Now you can make informed decisions about what information to protect and what form of protection is appropriate. Typically this means restricting PII access to only those employees who have a need to see it using technologies such as encryption and authentication. In other words, to see sensitive customer information, employees must identify themselves with unique credentials like user name and password, and preferably a second factor such as a token or one-time pass code. The time to train employees on the ethical and legal issues surrounding data is before issuing these credentials. After all, the consequences of mishandling sensitive information are never good and can be very costly. Every breached entity is held accountable in four “courts”: law, press, public opinion, and customer loyalty.

What security issues might my business need to address in planning to migrate our business to the cloud?

Turning to the cloud for IT services can be economically appealing but definitely involves a variety of risks that vary according to the type of cloud. If you use a public cloud approach then some or all of your company data and applications will be in a shared environment, potentially at risk from bad guys attacking that cloud or from the actions of others sharing that environment. You also face potential risks from the actions of the cloud provider itself such as failing to provide sufficient redundancy to cope with weather related outages.

Public cloud providers do make security assurances but those are unlikely to be backed by a Service Level Agreement (SLA). A set of tests run by BAE Systems last year found that several public clouds failed to notice malicious traffic, whether it was inbound or outbound. A private cloud removes some of the concerns of a public cloud but you still need to perform due diligence, asking prospective providers about their security measures, including firewalling, intrusion prevention measures, malware scanning, authentication requirements (should be multi-factor), redundancy, backup, and site security.

Employees are going to download files in their day to day activities of their jobs.
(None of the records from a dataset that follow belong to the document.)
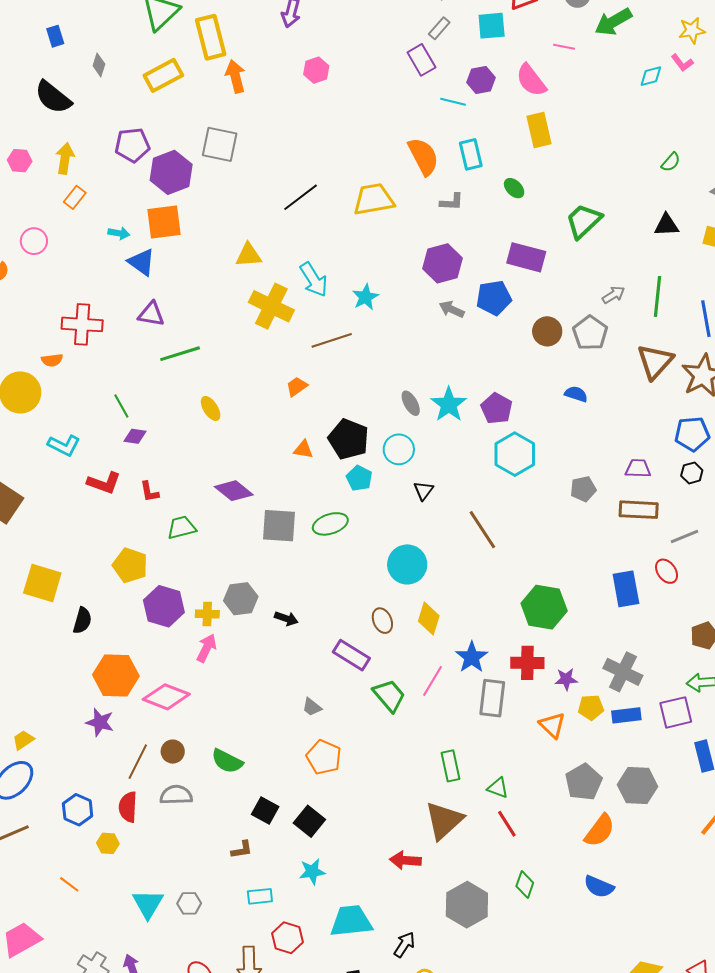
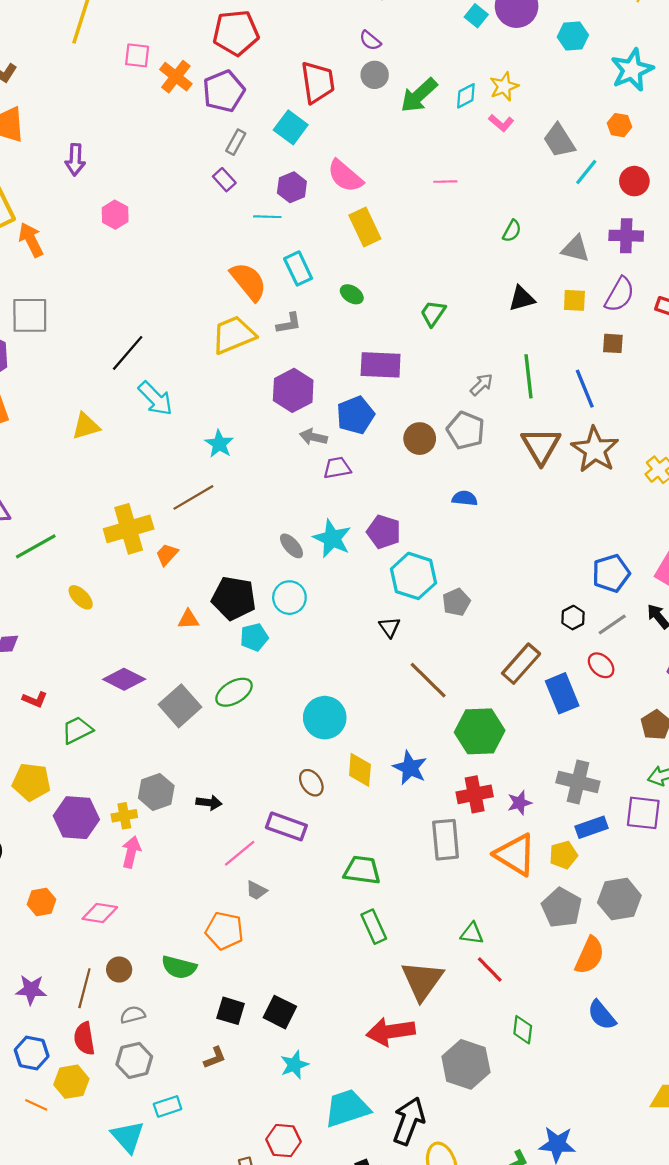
cyan square: (492, 26) -> (291, 127), turned -36
pink line: (564, 47) -> (445, 182), moved
purple rectangle: (421, 60) -> (224, 180), size x0.7
cyan diamond: (651, 76) -> (466, 96), moved
yellow trapezoid: (374, 199) -> (233, 335), moved
green trapezoid: (584, 221) -> (433, 313), size x0.7
cyan arrow: (314, 280) -> (155, 399), moved
yellow cross: (271, 306) -> (129, 529), moved, turned -30
blue pentagon: (692, 434) -> (611, 573), moved
purple trapezoid: (638, 468) -> (337, 468), moved
black hexagon: (692, 473) -> (573, 618), moved
cyan pentagon: (359, 478) -> (254, 637), turned -30
gray pentagon: (583, 489) -> (456, 602), moved
black triangle: (423, 491) -> (390, 627), moved
red L-shape: (149, 492) -> (35, 699), turned -45
brown rectangle: (639, 510) -> (521, 664), moved, turned -39
gray square: (279, 526) -> (180, 706), turned -33
brown line: (482, 530) -> (428, 680), moved
blue star: (472, 657) -> (410, 768), moved
orange hexagon: (116, 675) -> (41, 902), size x0.6
pink line: (433, 681) -> (240, 853), moved, turned 32
green trapezoid: (389, 695) -> (362, 870), moved, turned -30
pink diamond: (166, 697) -> (100, 913), size x0.7
yellow pentagon: (591, 707) -> (563, 855), moved
purple square: (676, 712) -> (643, 813), turned 32
purple star: (100, 722) -> (31, 990), moved
orange triangle: (552, 725) -> (515, 855), size x1.5
orange pentagon: (324, 757) -> (225, 931), moved
green rectangle: (450, 766) -> (374, 927), moved
gray semicircle: (176, 795) -> (133, 1015), size x0.7
yellow hexagon: (108, 843) -> (71, 1082), size x1.4
red arrow: (405, 860) -> (391, 1032), size x1.4
orange line: (69, 884) -> (36, 1105), moved
blue semicircle: (599, 887) -> (602, 1015), turned 40
cyan rectangle: (260, 896) -> (168, 1106), moved
gray hexagon: (189, 903) -> (134, 1060), moved, size x1.4
black arrow: (404, 945) -> (409, 1121), size x1.6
How can I ensure that I’m not putting our business’s core data at risk with hidden virus and malware running rampant these days?

A well-designed IT system will provide multiple layers of defense against malicious and unwanted file downloads. You can configure systems to prevent unauthorized downloads, either by type of file or source of file (for example, blocking downloading of unauthorized executable files and blocking surfing to adult sites). You can install antivirus scanning at the file server and email server level, right down to the individual computers or endpoints, including smartphones and tablets. A good antivirus program, properly installed and well-maintained, will block the vast majority of malicious code that is out there in the wild, from viruses and worms to Trojans and time-wasting nuisance apps (sometimes referred to politely as potentially unwanted applications).